The facts in this case were undisputed. Following expiration of the parties’ CBA, the employer unilaterally ceased dues checkoff. It did so at a time when the Board’s Lincoln Lutheran remained in effect. The Board then overruled Lincoln Lutheran in this case, Valley Hospital I. The Union appealed to the Ninth Circuit, which remanded the case to the Board. The Ninth Circuit reasoned that the Board had failed to address “apparently contrary precedents” holding that certain obligations created by the contract do survive expiration of that contract – for example, the requirement that an employer process grievances short of arbitration and the granting of seniority rights to union officials. By the time the case was remanded, however, the partisan composition of the Board had changed and a Democratic-majority was in place, ready and seemingly willing to overrule the previous holding in Valley Hospital I.

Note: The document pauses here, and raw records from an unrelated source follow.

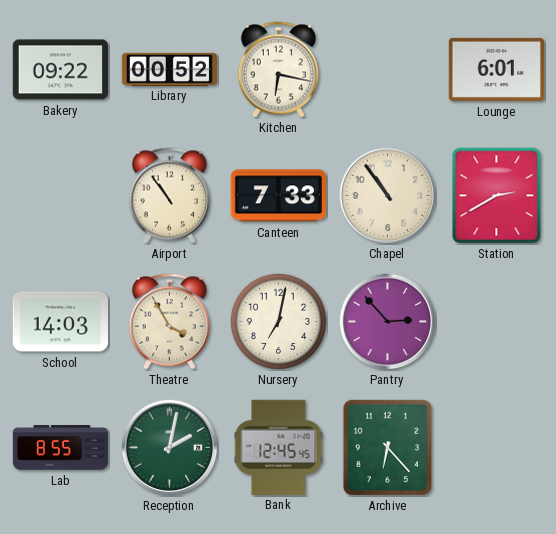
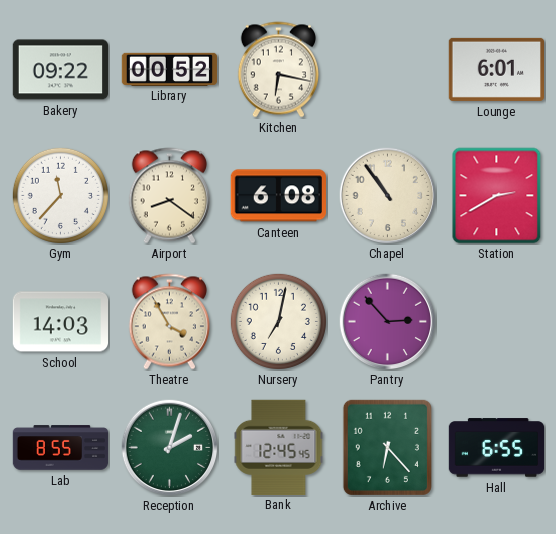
Gym: none -> 11:37
Airport: 10:54 -> 8:21
Canteen: 7:33 -> 6:08
Reception: 2:02 -> 2:03
Hall: none -> 6:55
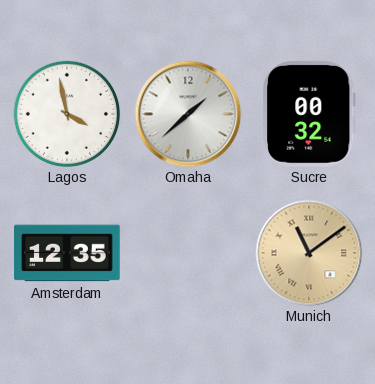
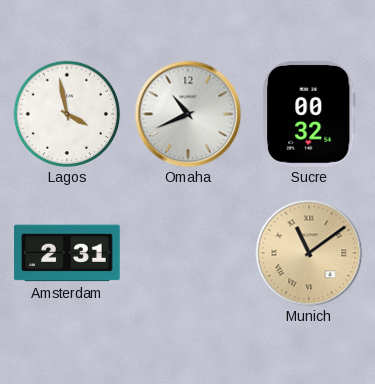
Omaha: 1:38 -> 10:41
Amsterdam: 12:35 -> 2:31
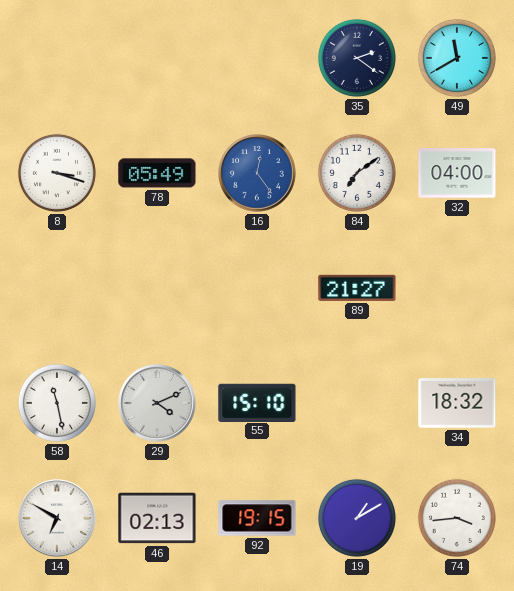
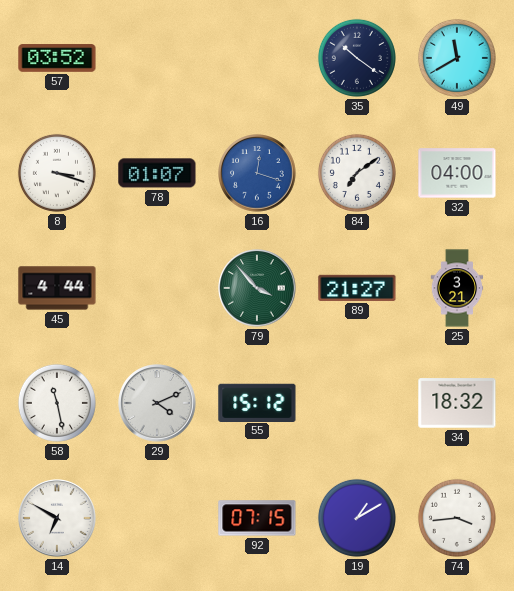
57: none -> 03:52
35: 2:21 -> 10:21
78: 05:49 -> 01:07
16: 12:24 -> 12:18
45: none -> 4:44
79: none -> 3:53
25: none -> 3:21
55: 15:10 -> 15:12
46: 02:13 -> none
92: 19:15 -> 07:15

On remand, the Board held that dues checkoff provisions should be treated as part of the status quo that cannot be changed unilaterally after CBA expiration. The majority reasoned that previous Board cases finding that certain obligations survive contract expiration could not be “harmonized’ with the Board’s previous decision in Valley Hospital I. Moreover, the “contract creation” rule would result in the Board having to “create many additional exceptions to the status quo requirement.”
Members Kaplan and Ring, who were in the majority for the Board’s holding in Valley Hospital I, dissented. They noted that the Taft-Hartley Act, passed in 1947, amended the NLRA to make it illegal for employers to deduct dues unless workers agree to the deduction, and reinforces that dues checkoff cannot exist prior to bargaining relationship or the existence of a written agreement.

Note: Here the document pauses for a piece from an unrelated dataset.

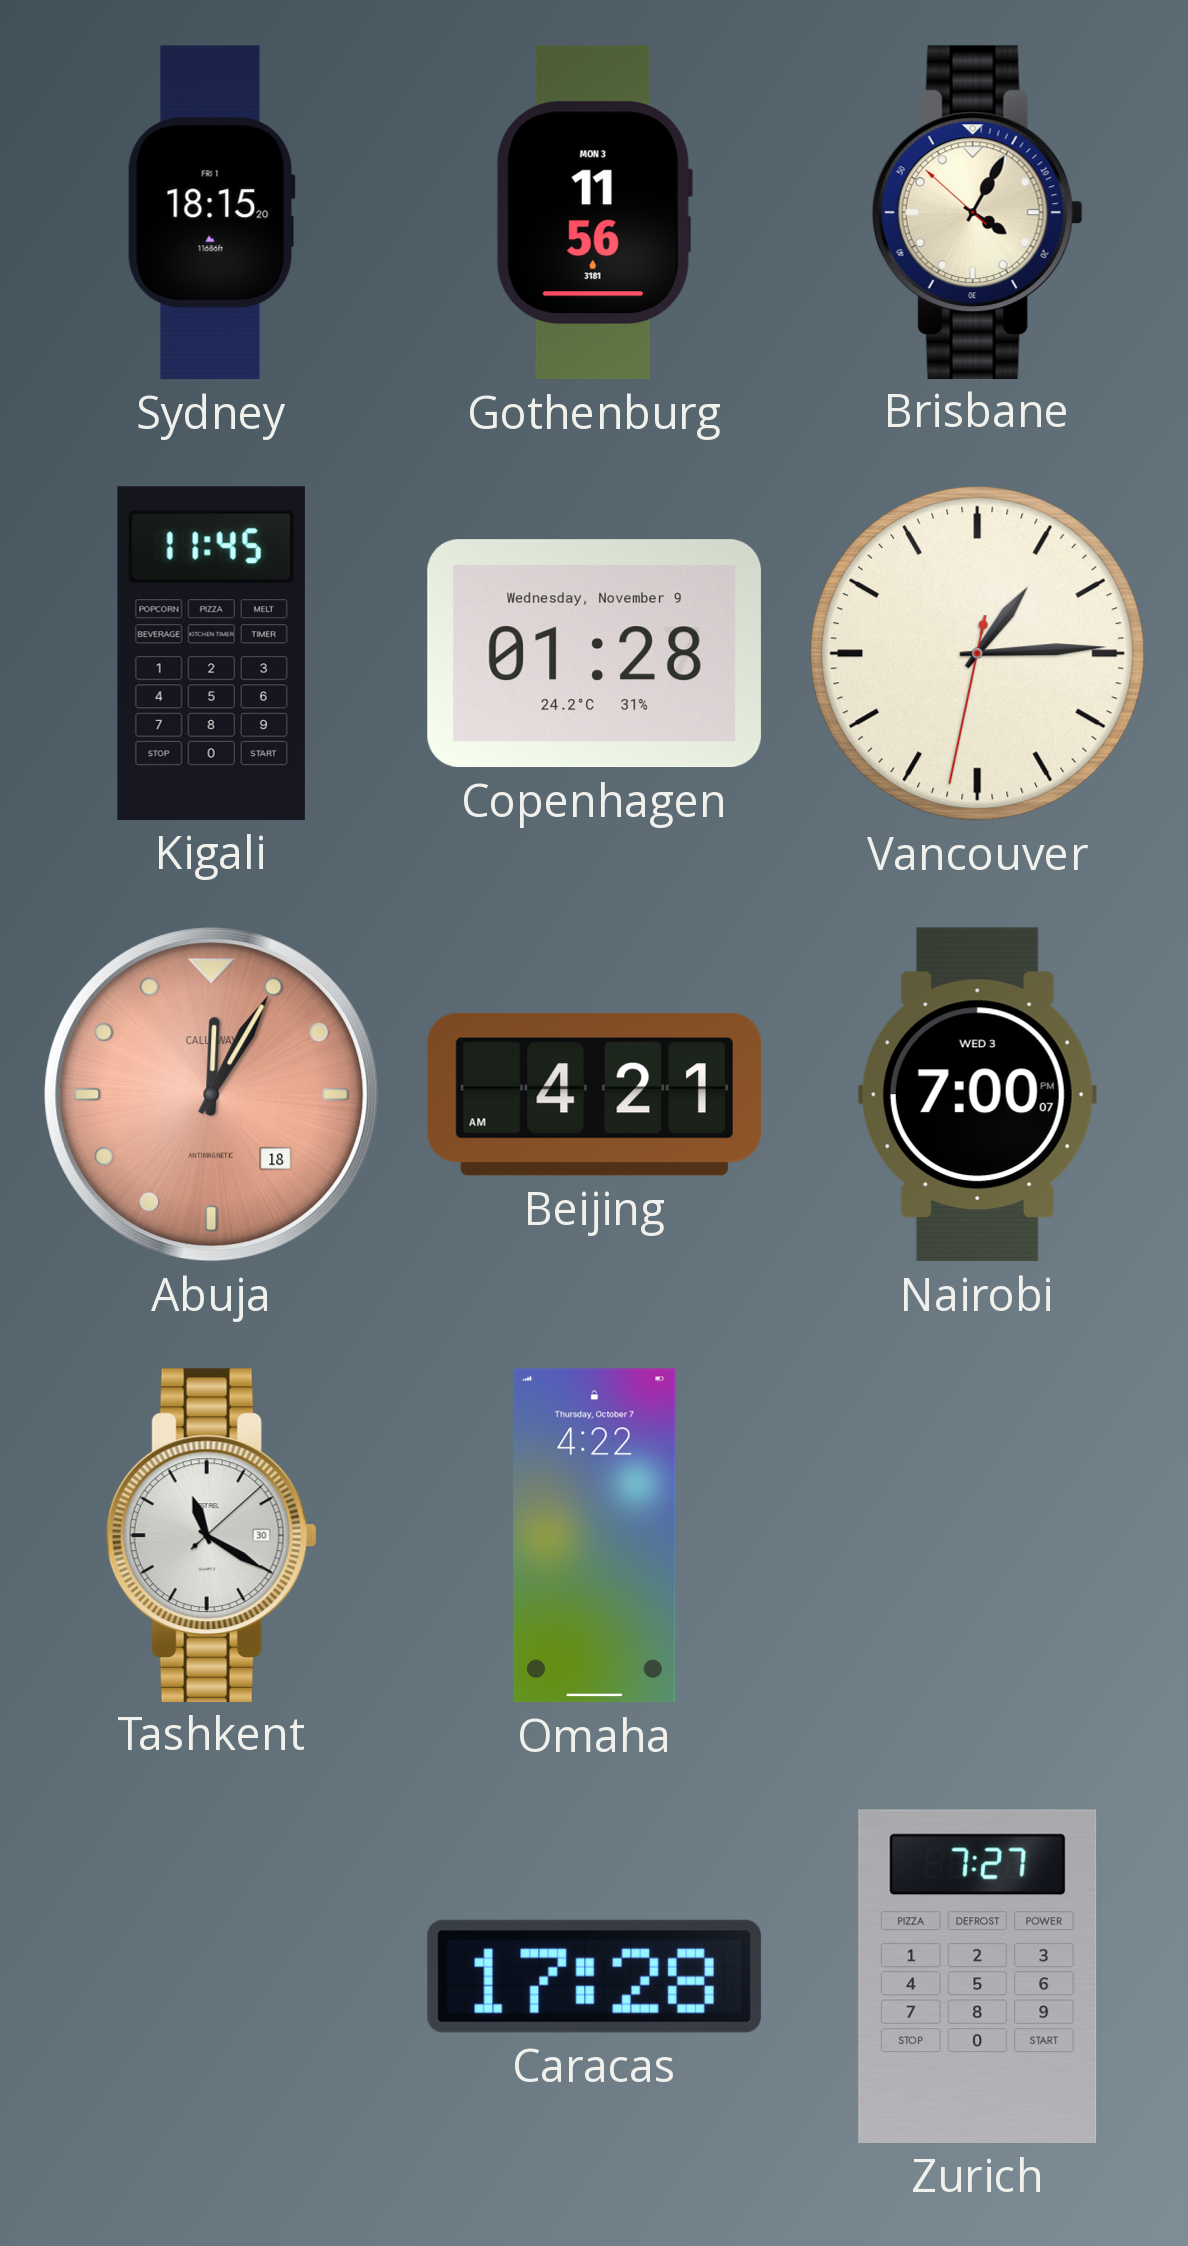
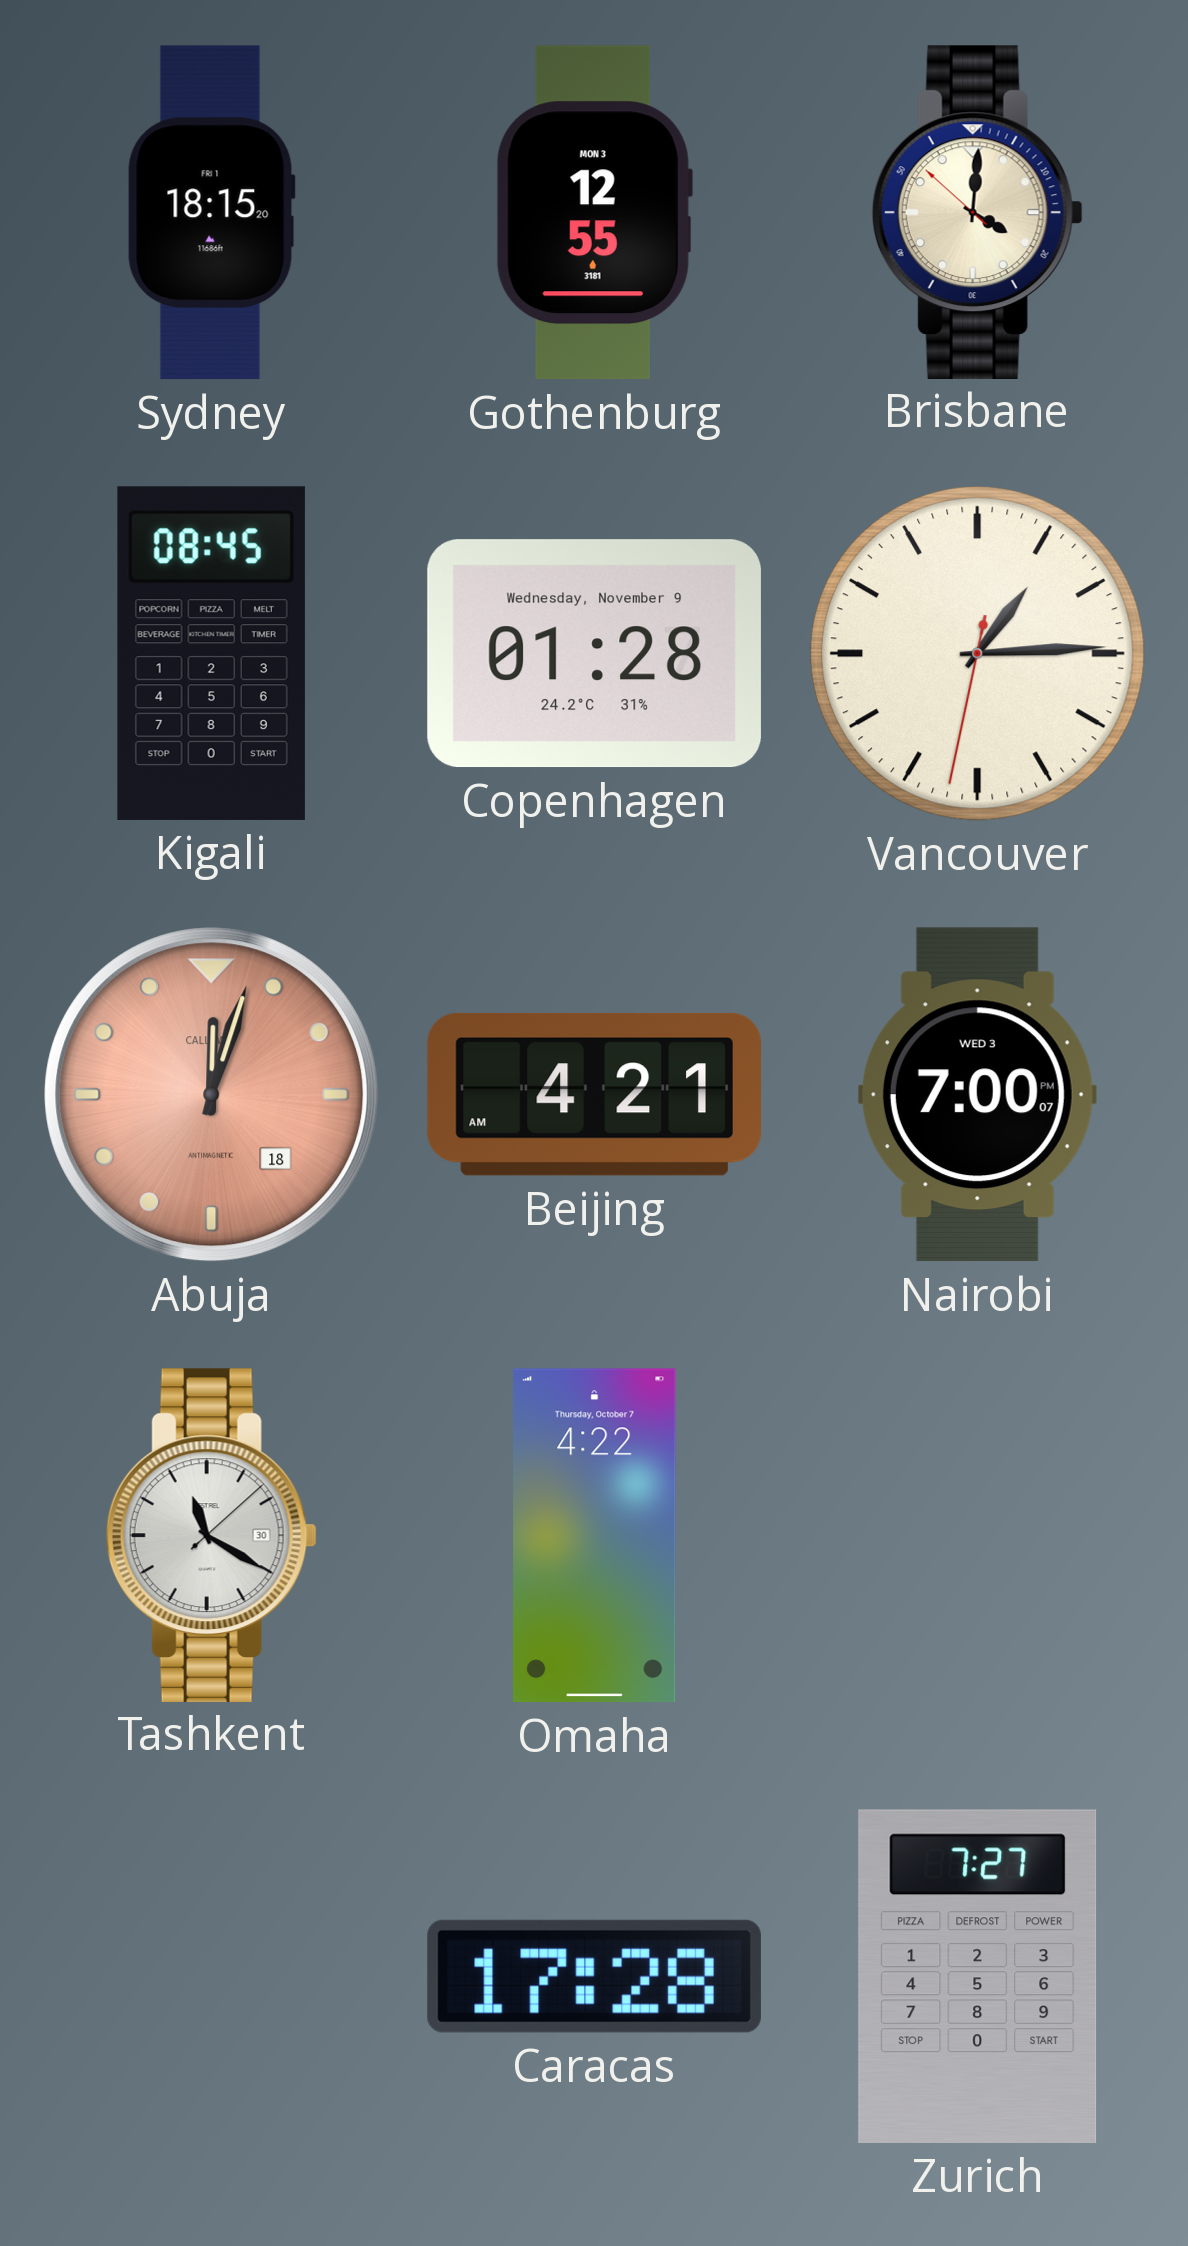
Gothenburg: 11:56 -> 12:55
Brisbane: 4:04 -> 4:00
Kigali: 11:45 -> 08:45
Abuja: 12:05 -> 12:03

From a practical perspective, this ruling strips an employer of some bargaining leverage following expiration of a CBA. From 1962 to 2015, and since 2019, employers could lawfully cease remitting dues to the union following expiration of the CBA. Imperiling the Union’s ability to receive employee dues directly from employers – rather than haggling with employees themselves – could and often would push the union closer to reaching an agreement with the employer. Unions now know, however, that employers must continue remitting dues following contract expiration until the parties agree otherwise or the parties reach a good-faith impasse.
But given the three precedent-shifting decisions in this area of the law over the last seven years, it is not unreasonable to believe that Valley Hospital II may, too, be overruled when political winds shift and alter the Board’s composition once again.